Nanti, semakin dewasanya kamu, semakin kamu mengerti bahwa menemukan seseorang yang bisa menjadi tempat bertukar pikiran dan tempat berkeluh kesah rasanya sangat menyenangkan sekaligus menenangkan.
Mungkin, lisannya tidak selalu berucap banyak untuk menanggapi keluh kesahmu. Namun, sekali lisannya terbuka, dirinya selalu berhasil membuatmu mengerti bahwa hidupmu tak boleh semenyedihkan itu.
Semakin bertambah usiamu pula, kamu besar dan tumbuh oleh sebagian rasa sakit yang rasanya sangat sulit sekali dihilangkan. Tetapi karena hal itu juga, kamu akan semakin cerdas untuk menemukan ke arah mana bahagiamu bermuara.
Mungkin, kita harus sama-sama belajar untuk merasa cukup. Hingga akhirnya bisa senantiasa bersyukur dengan segala apapun yang sudah berhasil terdekap. Mengerti bahwa hidup tak selalu menjadi bahan perbandingan dengan seseorang yang kita lihat selalu baik-baik saja. Karena kita tidak pernah tahu dirinya pernah sesakit apa untuk akhirnya mampu sebahagia itu.

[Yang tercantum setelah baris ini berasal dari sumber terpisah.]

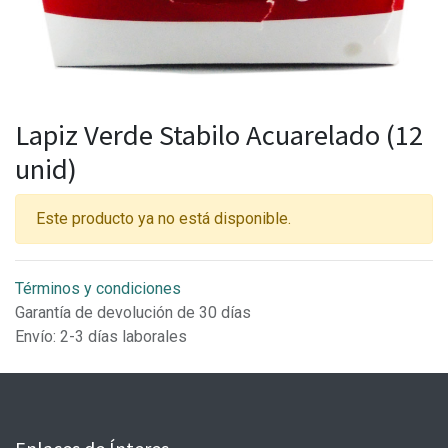
Lapiz Verde Stabilo Acuarelado (12
unid)
Este producto ya no está disponible.
Términos y condiciones
Garantía de devolución de 30 días
Envío: 2-3 días laborales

Jika sekarang dirimu sudah menemukan seseorang yang mampu membuat rasa syukurmu terus bertambah, lantas kamu ingin mencari seseorang yang seperti apa lagi? Ingatlah bahwa mencari yang sesempurna itu hanya akan membuat dirimu lupa bahwa yang kamu butuhkan hanyalah seseorang yang bisa memberimu tenang.
Aku sedang menemani proses seorang lelaki yang sedang berjuang untukku. Semoga Tuhan senantiasa menguatkan bahunya, meringankan langkahnya, memewahkan rezekinya, dan memberkahi usahanya
Tuhan, sesayang itu aku dengan yang sekarang. Seingin itu aku untuk terus bersama dengannya. Tuhan, bolehkah jadikan ia yang terakhir di hidupku, dan jadikan aku yang terakhir di hidupnya?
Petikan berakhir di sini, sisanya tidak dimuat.